Namun permintaannya justru membuat kakinya ditendang oleh Pak Bejo.

 

"Baik, sekarang Bapak tunjukin tempat kalian ngumpulin keberanian," Pak Bejo menatap satu persatu anaknya secara kasar. Lalu, berbalik badan dan mengangkat tangan tanda mereka harus mengikutinya. Mau tidak mau, Sastro dan Otong berdiri melangkah mengikuti bapaknya yang berjalan menuju sebuah gudang tua di belakang rumah.

 

Sampai di depan bangunan yang berukuran 5x6 meter itu, Pak Bejo segera membuka gembok yang menyantol di pintu. Terlihat tumpukan barang-barang bekas tertata rapi, tetapi ribuan sarang laba-laba memenuhi ruangan itu. Ruangan yang hanya ada satu ventilasi kecil di atas tembok kiri kanan.

 

"Masuk kalian!" bentak Pak Bejo, mendorong tubuh kedua anaknya yang jatuh tersungkur di dalam ruangan itu. Tanpa rasa iba sedikitpun, Pak Bejo segera menutup pintu ruangan itu.

 

"Setelah kalian berhasil mengumpulkan keberanian, baru Bapak buka pintu ini," katanya sambil menutup pintu dan memasangkan gemboknya kembali.

 

Pak Otong menarik napas dalam dan menghempaskannya penuh kekecewaan sambil mengusap wajahnya.

 

"Ih, jahat amat ya orang tua Bapak," timpal Mala sinis, tak suka dengan sikap Pak Bejo. Pak Otong menggeleng.

 

"Berapa lama Bapak dikurung di sana?" tanya Lia penasaran.

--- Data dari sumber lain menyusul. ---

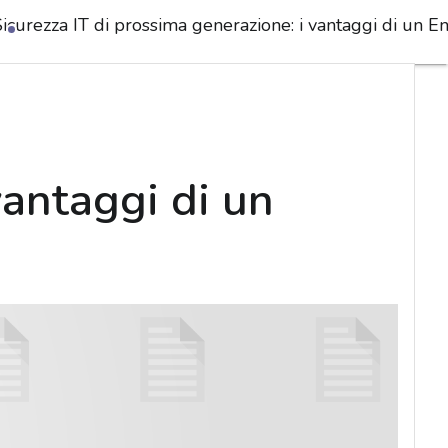
Sicurezza IT di prossima generazione: i vantaggi di un E
vantaggi di un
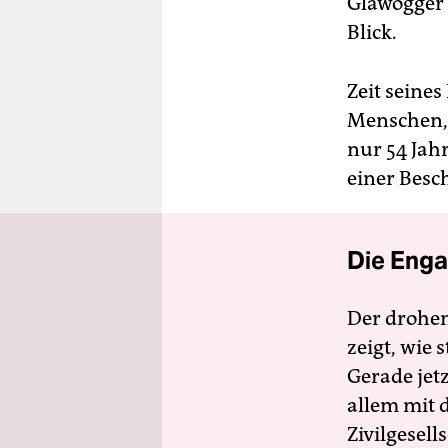
Glawogger 
Blick.
Zeit seine
Menschen, 
nur 54 Jah
einer Besch
Die Enga
Der drohe
zeigt, wie
Gerade jet
allem mit d
Zivilgesell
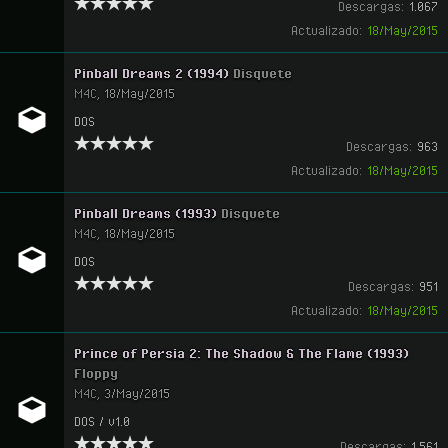
Descargas:
1.067
Actualizado:
18/May/2015
Pinball Dreams 2 (1994)
Disquete
M4C
,
18/May/2015
DOS
Descargas:
963
Actualizado:
18/May/2015
Pinball Dreams (1993)
Disquete
M4C
,
18/May/2015
DOS
Descargas:
951
Actualizado:
18/May/2015
Prince of Persia 2: The Shadow & The Flame (1993)
Floppy
M4C
,
3/May/2015
DOS / v1.0
Descargas:
1.561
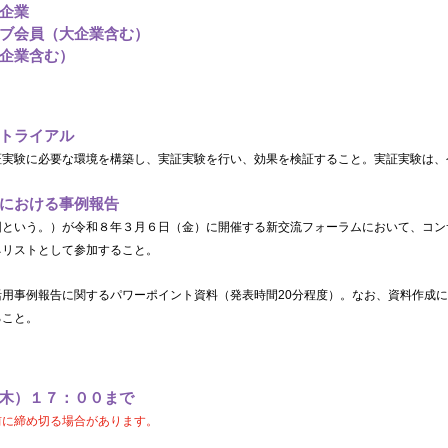
企業
ブ会員（大企業含む）
企業含む）
トライアル
実験に必要な環境を構築し、実証実験を行い、効果を検証すること。実証実験は、
における事例報告
団という。）が令和８年３月６日（金）に開催する新交流フォーラムにおいて、コン
ネリストとして参加すること。
用事例報告に関するパワーポイント資料（発表時間20分程度）。なお、資料作成
ること。
木）１７：００まで
前に締め切る場合があります。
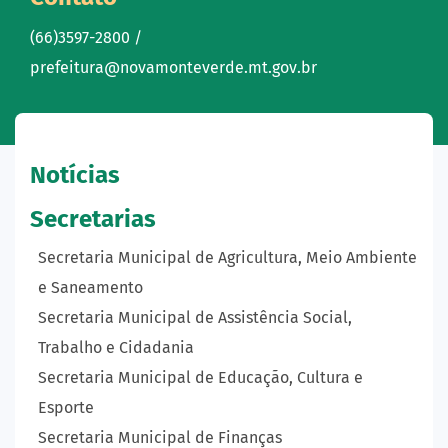
(66)3597-2800 /
prefeitura@novamonteverde.mt.gov.br
Notícias
Secretarias
Secretaria Municipal de Agricultura, Meio Ambiente
e Saneamento
Secretaria Municipal de Assistência Social,
Trabalho e Cidadania
Secretaria Municipal de Educação, Cultura e
Esporte
Secretaria Municipal de Finanças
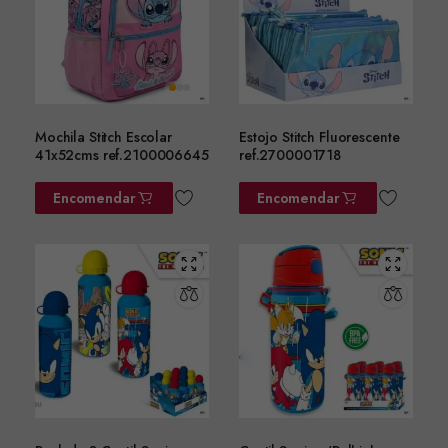
Mochila Stitch Escolar
Estojo Stitch Fluorescente
41x52cms ref.2100006645
ref.2700001718
Encomendar
Encomendar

Pak Otong menelan ludahnya lalu terkekeh dan melanjutkan kembali ceritanya.

 

Entah sudah berapa lama kedua kakak beradik ini disekap bapak kandung mereka di dalam ruangan yang nyaris tak pernah disentuh. Sastro dan Surotong hanya mampu diam menahan semua kekecewaan mereka.

 

Pada awalnya, Sastro memaki menyalahkan adiknya.

 

"Ini semua gara-gara kamu," ucapnya memelototi Surotong.

 

"Kenapa aku?" tanya Surotong mengangkat bahunya.

 

"Iya, coba kita nurut aja pasti kita enggak disekap seperti ini," omelannya tetap menyalahkan adiknya. Surotong mendengus.

 

"Sekarang bagaimana caranya kita keluar dari tempat keparat ini?" maki Sastro yang mencoba berjalan mondar-mandir.

 

"Ya sampai Bapak ngebukain pintunya," enteng Surotong menjawab, yang membuat kakak satu-satunya ini memelototinya.

 

Lama-kelamaan, Sastro akhirnya terdiam tak mampu bertindak apapun dan hanya menanti sampai kapan bapaknya mau membukakan pintu.

 

Ketika sebuah suara terdengar dari luar, Sastro segera berdiri.

 

"Bapak datang, kita ikutin aja apa maunya," ucap Sastro menanti sang bapak.

 

Pintu terbuka, siratan cahaya matahari masuk menghangatkan ruangan yang terasa pengap.

 

"Bagus kalian masih hidup. Sekarang bagaimana? Apa kalian sudah mendapatkan keberanian?" ucap Pak Bejo, berdiri bertolak pinggang menatap bengis kedua anaknya satu persatu.

 

"Sastro mau, Pak," kata Sastro membalas tatapan bapaknya.

 

"Bagus, cepat keluar dan bergegas berkemas," Pak Bejo menarik tangan Sastro menyuruhnya keluar, lalu dia menatap anak bungsunya dengan tatapan penuh pertanyaan.

 

"Otong juga mau, Pak," jawab Surotong yang mengerti apa arti tatapan bapaknya.

 

"Bagus, coba dari kemarin kalian manut sama Bapak kan urusannya lebih lancar," omelannya dalam nada senang karena kedua anaknya meneruti apa maunya.

 

Di dalam mobil, Pak Otong lagi-lagi mendesah berat dan mengubah posisi duduknya.

 

"Emang ngapain sih, Pak, orang tua Bapak nyuruh Bapak dan kakak Bapak ke tempat Mbah Maut?" tanya Mala serius, membuat Pak Otong terkekeh.

 

"Bocah ingusan," omelannya.

 

"Kami disuruh ngilmu sama Mbah Maut agar keahlian kami lebih tinggi lagi," jawab Pak Otong.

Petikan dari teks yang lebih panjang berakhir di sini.